Central to Phillips’ thesis is that landforms and landscapes result from interplay between universal physical laws, place-specific controls, and history – and as such landscapes are individualistic (the archetypal badass is individualistic, non-conformist and able to produce disproportionate results). This is not necessarily new to geoscientists, but often research focus is on general laws – scientists seek uniform models to explain the formation of particular landforms. However, this can sometimes be restrictive. Reading Robert Macfarlane’s Landmarks one is struck by the incredible diversity of words used to explain specific landscape spaces or temporal change in environment. Language had been used to embrace diversity in landscapes long before scientific classification.
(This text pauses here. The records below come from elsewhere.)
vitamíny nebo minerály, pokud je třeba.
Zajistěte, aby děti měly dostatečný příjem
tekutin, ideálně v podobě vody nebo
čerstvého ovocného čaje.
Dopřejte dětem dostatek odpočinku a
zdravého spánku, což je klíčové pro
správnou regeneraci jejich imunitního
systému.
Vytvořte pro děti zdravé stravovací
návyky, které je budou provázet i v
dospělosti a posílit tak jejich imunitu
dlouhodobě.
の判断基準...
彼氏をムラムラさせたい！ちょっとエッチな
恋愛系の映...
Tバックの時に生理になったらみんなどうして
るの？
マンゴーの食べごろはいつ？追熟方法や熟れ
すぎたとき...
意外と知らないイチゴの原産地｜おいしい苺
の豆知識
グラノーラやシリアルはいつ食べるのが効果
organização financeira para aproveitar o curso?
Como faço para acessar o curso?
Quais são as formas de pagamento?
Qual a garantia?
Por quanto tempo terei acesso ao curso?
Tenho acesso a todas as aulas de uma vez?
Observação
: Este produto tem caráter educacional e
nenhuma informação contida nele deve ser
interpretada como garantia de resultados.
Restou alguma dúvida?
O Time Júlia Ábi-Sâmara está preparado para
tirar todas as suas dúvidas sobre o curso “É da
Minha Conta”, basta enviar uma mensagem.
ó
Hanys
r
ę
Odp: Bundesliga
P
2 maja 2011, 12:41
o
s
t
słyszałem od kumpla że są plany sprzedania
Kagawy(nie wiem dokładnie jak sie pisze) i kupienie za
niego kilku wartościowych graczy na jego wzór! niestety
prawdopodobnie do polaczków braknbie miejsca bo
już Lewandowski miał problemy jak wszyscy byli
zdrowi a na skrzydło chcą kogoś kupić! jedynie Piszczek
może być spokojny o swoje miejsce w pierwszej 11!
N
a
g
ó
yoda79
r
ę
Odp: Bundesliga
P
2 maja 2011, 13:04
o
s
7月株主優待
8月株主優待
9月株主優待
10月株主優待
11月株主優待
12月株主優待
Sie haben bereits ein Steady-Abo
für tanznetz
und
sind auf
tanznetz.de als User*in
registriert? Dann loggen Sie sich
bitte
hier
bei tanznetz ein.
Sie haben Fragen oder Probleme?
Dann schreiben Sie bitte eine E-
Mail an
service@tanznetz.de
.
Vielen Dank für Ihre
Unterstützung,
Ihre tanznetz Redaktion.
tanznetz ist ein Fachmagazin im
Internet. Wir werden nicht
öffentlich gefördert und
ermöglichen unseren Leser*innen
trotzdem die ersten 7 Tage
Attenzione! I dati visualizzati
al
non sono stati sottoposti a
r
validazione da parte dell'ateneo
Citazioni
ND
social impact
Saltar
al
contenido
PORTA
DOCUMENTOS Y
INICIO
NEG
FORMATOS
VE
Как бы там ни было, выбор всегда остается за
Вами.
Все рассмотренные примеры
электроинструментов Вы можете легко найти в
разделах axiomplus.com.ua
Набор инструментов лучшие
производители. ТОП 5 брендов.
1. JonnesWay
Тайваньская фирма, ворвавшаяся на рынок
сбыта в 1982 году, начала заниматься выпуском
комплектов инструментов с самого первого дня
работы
Much of my recent research has been in Patagonia – in an archetypal badass landscape. Badass Geomorphology resonated with me because contraventional wisdom was needed to interpret a complex landscape. And time spent walking in, thinking about, meditating on Patagonian landscapes has led to a deeper, artistic appreciation of the landforms. The photographs at the top of this post are from our work, and in forthcoming blogs I will explore these landscape stories as and when our research papers are published.